PepsiCo’s supplier framework is not built around one single public supplier code clause equivalent to Salesforce’s Exhibit. Instead, it operates through a structured supplier journey under pep+, where PepsiCo states that its Scope 3 greenhouse gas emissions are directly linked to third parties in its value chain and that it is asking for help from suppliers, contract manufacturers, and bottlers. This is important because it identifies suppliers as a direct operational lever in PepsiCo’s climate strategy rather than as peripheral stakeholders.

The pep+ supplier platform organizes action around climate, agriculture, packaging, and resource efficiency. Public supplier materials include a decarbonization guide, a supplier checklist, and pep+ REnew, a program created with Schneider Electric to help the value chain adopt renewable electricity to reduce carbon footprint. That means the framework is not limited to disclosure. It provides pathway-specific implementation support for suppliers, especially on purchased electricity and operational emissions.

Climate is one of the core pillars. PepsiCo’s climate disclosures show company-wide 2030 ambitions including a 50% reduction in Scope 1 and 2 emissions, a 30 percent reduction in Scope 3 FLAG emissions, and a 42% reduction in Scope 3 energy and industry emissions, all on the path to net zero by 2050 or sooner. These are PepsiCo’s own targets, not automatically direct supplier obligations, but they create the strategic logic behind supplier-facing requests for emissions reduction, renewable energy, and lower-carbon agricultural and packaging practices. Suppliers connected to agriculture, packaging, and energy-intensive manufacturing, therefore, operate within a buyer-led decarbonisation framework tied to public climate milestones.
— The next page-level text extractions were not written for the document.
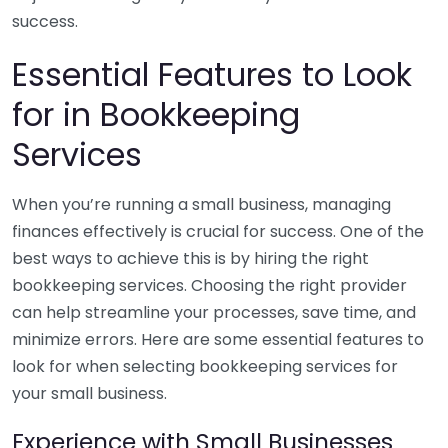
success.
Essential Features to Look
for in Bookkeeping
Services
When you’re running a small business, managing
finances effectively is crucial for success. One of the
best ways to achieve this is by hiring the right
bookkeeping services. Choosing the right provider
can help streamline your processes, save time, and
minimize errors. Here are some essential features to
look for when selecting bookkeeping services for
your small business.
Experience with Small Businesses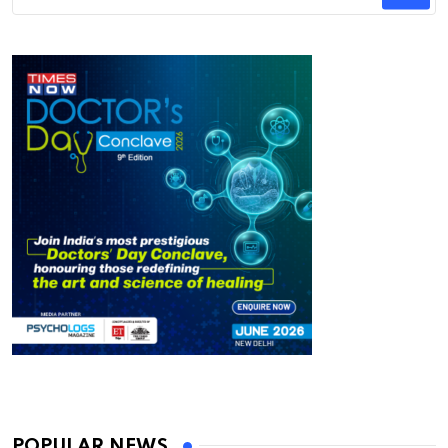
POPULAR NEWS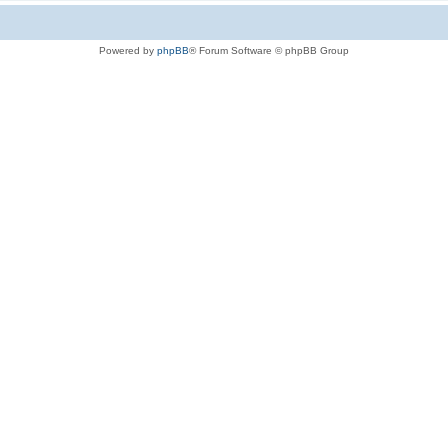
Powered by
phpBB
® Forum Software © phpBB Group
The agriculture dimension is particularly important. PepsiCo’s sustainability materials and supplier content connect suppliers to regenerative agriculture and climate risk in agricultural raw materials. This makes the supplier framework more complex than a pure industrial-energy program. Agricultural suppliers may need to address fertilizer use, soil management, land-use emissions, and resilience practices, while packaging and manufacturing suppliers may focus more on energy, recycled materials, and efficiency. The framework is therefore modular by emissions source and commodity type.
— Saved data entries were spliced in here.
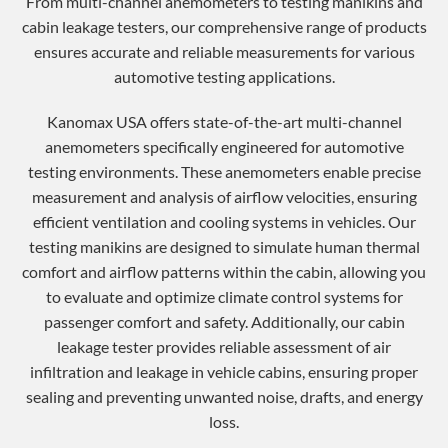
From multi-channel anemometers to testing manikins and
cabin leakage testers, our comprehensive range of products
ensures accurate and reliable measurements for various
automotive testing applications.
Kanomax USA offers state-of-the-art multi-channel
anemometers specifically engineered for automotive
testing environments. These anemometers enable precise
measurement and analysis of airflow velocities, ensuring
efficient ventilation and cooling systems in vehicles. Our
testing manikins are designed to simulate human thermal
comfort and airflow patterns within the cabin, allowing you
to evaluate and optimize climate control systems for
passenger comfort and safety. Additionally, our cabin
leakage tester provides reliable assessment of air
infiltration and leakage in vehicle cabins, ensuring proper
sealing and preventing unwanted noise, drafts, and energy
loss.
The renewable electricity component is also structurally significant. pep+ REnew is designed to help suppliers adopt renewable electricity with Schneider Electric as an independent advisor on renewable energy purchasing. This signals a transition from general climate encouragement to practical intervention in supplier electricity procurement. Suppliers with major purchased electricity footprints are being steered toward market mechanisms that can directly lower emissions intensity.

Important Deadlines

PepsiCo’s public climate targets include 2030 milestones for Scope 1 and 2, Scope 3 FLAG and Scope 3 energy and industry reductions, with net-zero by 2050 or sooner. The supplier platform itself does not appear to impose a universal public deadline for every supplier category. In practice, timing is likely linked to supplier participation, category-specific engagement, and PepsiCo’s progress toward its 2030 and 2050 climate goals.

Current Status

The pep+ supplier framework is active, with a dedicated supplier sustainability platform, climate and renewable-energy resources, and public identification of suppliers as a key lever in value-chain emissions management. It is best understood as an engagement-heavy but strategically important governance system that supports PepsiCo’s public climate and regenerative agriculture goals.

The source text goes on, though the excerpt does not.